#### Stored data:
==============================
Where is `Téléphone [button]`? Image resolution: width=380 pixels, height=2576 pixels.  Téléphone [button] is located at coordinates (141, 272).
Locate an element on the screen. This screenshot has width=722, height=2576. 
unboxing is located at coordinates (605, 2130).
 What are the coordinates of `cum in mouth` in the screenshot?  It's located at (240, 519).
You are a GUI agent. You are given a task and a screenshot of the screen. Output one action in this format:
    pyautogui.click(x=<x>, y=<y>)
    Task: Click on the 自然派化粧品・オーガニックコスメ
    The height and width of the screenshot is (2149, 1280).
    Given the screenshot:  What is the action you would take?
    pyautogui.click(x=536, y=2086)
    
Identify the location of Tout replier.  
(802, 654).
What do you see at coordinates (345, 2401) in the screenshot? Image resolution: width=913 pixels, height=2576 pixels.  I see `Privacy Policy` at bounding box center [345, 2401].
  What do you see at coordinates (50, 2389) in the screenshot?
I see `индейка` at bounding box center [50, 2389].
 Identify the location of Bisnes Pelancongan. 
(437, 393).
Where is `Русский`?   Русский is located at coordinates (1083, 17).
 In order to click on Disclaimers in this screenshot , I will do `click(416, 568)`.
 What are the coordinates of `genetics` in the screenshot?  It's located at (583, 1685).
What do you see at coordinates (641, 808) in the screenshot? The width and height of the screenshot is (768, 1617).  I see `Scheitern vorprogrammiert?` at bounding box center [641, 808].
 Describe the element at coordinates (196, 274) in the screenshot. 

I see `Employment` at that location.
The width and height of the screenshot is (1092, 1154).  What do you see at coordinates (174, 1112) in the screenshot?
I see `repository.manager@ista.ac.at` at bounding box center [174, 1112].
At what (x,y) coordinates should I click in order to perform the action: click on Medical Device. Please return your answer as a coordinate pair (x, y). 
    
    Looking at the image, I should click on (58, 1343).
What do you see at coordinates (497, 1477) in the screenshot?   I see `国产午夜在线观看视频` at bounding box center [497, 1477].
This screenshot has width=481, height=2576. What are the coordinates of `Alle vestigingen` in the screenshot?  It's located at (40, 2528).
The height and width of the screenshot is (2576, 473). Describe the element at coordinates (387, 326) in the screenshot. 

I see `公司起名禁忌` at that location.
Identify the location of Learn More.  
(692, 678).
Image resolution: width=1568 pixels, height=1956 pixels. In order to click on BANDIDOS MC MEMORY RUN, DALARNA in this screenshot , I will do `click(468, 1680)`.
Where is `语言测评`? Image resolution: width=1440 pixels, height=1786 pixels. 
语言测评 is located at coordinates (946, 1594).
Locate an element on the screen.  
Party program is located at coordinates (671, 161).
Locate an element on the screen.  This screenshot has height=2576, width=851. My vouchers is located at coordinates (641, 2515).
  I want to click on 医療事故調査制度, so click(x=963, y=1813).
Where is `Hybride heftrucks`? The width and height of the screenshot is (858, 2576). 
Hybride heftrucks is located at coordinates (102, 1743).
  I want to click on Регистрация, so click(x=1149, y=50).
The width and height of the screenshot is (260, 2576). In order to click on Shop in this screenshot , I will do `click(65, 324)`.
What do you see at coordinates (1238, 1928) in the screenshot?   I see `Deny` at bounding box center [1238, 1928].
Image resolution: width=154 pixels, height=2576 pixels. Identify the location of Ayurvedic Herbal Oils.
==============================
#### GOAL OF THE EXERCISE:
Every line from the one containing "pixels, height=1786 pixels." through the last line of the entries should be output exactly; nothing else belongs in the reply.

#### SOLUTION FOR THIS EXERCISE:
Where is `语言测评`? Image resolution: width=1440 pixels, height=1786 pixels. 
语言测评 is located at coordinates (946, 1594).
Locate an element on the screen.  
Party program is located at coordinates (671, 161).
Locate an element on the screen.  This screenshot has height=2576, width=851. My vouchers is located at coordinates (641, 2515).
  I want to click on 医療事故調査制度, so click(x=963, y=1813).
Where is `Hybride heftrucks`? The width and height of the screenshot is (858, 2576). 
Hybride heftrucks is located at coordinates (102, 1743).
  I want to click on Регистрация, so click(x=1149, y=50).
The width and height of the screenshot is (260, 2576). In order to click on Shop in this screenshot , I will do `click(65, 324)`.
What do you see at coordinates (1238, 1928) in the screenshot?   I see `Deny` at bounding box center [1238, 1928].
Image resolution: width=154 pixels, height=2576 pixels. Identify the location of Ayurvedic Herbal Oils.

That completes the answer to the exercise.